Publication year - 2008
Publication title -
the faseb journal
Language(s) - English
Resource type - Journals
SCImago Journal Rank - 1.709
H-Index - 277
eISSN - 1530-6860
pISSN - 0892-6638
DOI - 10.1096/fasebj.22.1_supplement.1003.7
Subject(s) - antiserum , polyclonal antibodies , recombinant dna , microbiology and biotechnology , messenger rna , tumor necrosis factor alpha , blot , escherichia coli , lipopolysaccharide , chemistry , cell culture , tristetraprolin , biology , antibody , gene , biochemistry , immunology , genetics , rna binding protein
Tristetraprolin (TTP/ZFP36) family proteins are anti‐inflammatory. They bind and destabilize some AU‐rich element‐containing mRNAs such as tumor necrosis factor mRNA. In this study, recombinant ZFP36L1/TIS11B (a TTP homologue) was over‐expressed in E. coli, purified, and used for polyclonal antibody production in rabbits. This antiserum, and an antiserum against recombinant mouse TTP, was used to detect ZFP36L1 and TTP in mouse 3T3‐L1 adipocytes and RAW264.7 macrophages. Immunoblotting showed that ZFP36L1 was stably expressed, but TTP was induced by insulin and cinnamon and not by lipopolysaccharide (LPS) in 3T3‐L1 adipocytes. In contrast, ZFP36L1 was undetectable but TTP was strongly induced in LPS‐stimulated RAW264.7 cells.

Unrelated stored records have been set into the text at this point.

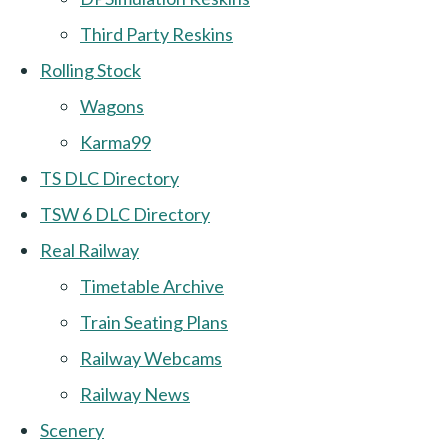
Third Party Reskins
Rolling Stock
Wagons
Karma99
TS DLC Directory
TSW 6 DLC Directory
Real Railway
Timetable Archive
Train Seating Plans
Railway Webcams
Railway News
Scenery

Quantitative real‐time polymerase chain reaction (PCR) confirmed higher levels of ZFP36L1 mRNA in adipocytes and TTP mRNA in RAW264.7 cells. Low levels of ZFP36L1 expression were also confirmed by northern blotting in mouse embryonic fibroblasts. These results demonstrate that TTP and ZFP36L1 are differentially expressed at the mRNA and protein levels in mouse adipocytes and macrophages (supported in part by the Intramural Research Program of the NIH, NIEHS and USDA‐ARS Human Nutrition Research Program).